As such, any lesson about slavery at that age that doesn't make it clear slavery had no redeeming qualities, only rationalizations made by people who benefited from it, is beyond them. In junior high, in high school, you might have a debate team deliberately try to argue the pro-slavery argument, just as you might have them do that for numerous "bad positions", to learn more in-depth ways to counter such arguments.
But in 4th grade, such an lesson, hopefully, was more along the lines of (in the classroom), "Some people who benefited from slavery justified what they were doing. They weren't good rationalizations, each had flaws." An assignment to then list the reasons used to justify slavery and a counter-list of why slavery was actually bad would then be an appropriate homework assignment.
Or, even, "And some people were more honest in why they wanted slaves, instead of trying to justify their behavior with 'good' reasons." Then an assignment listing the flawed rationalizations and why they were flawed, and the honest reasons and why they violated morality, would also be good.

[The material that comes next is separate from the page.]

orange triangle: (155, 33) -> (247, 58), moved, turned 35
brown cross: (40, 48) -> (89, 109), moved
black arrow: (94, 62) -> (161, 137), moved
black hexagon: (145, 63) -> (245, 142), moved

But neither is teaching critical thinking beyond "These people may have had reasons for doing what they did, but those reasons were wrong -- just because you have a reason doesn't mean the reason is factual or moral".
I admit I think kids should learn the reasons slavery-supporters justified it. Knowing the reasons people did bad things helps you learn not to do bad things, or fall for crappy reasons to do bad things. Just as we should teach kids why people justified westward expansion ("Manifest Destiny"
. But we *shouldn't* argue, or have children potentially not even at the Interpersonal Conformity stage of moral development try to argue, that those reasons had any validity -- the prejudice, religious intolerance, and selfish self-interest that motivated those reasons should be stated all as bad things too.
Because they are. And yes, education is partially indoctrination. Especially at that age.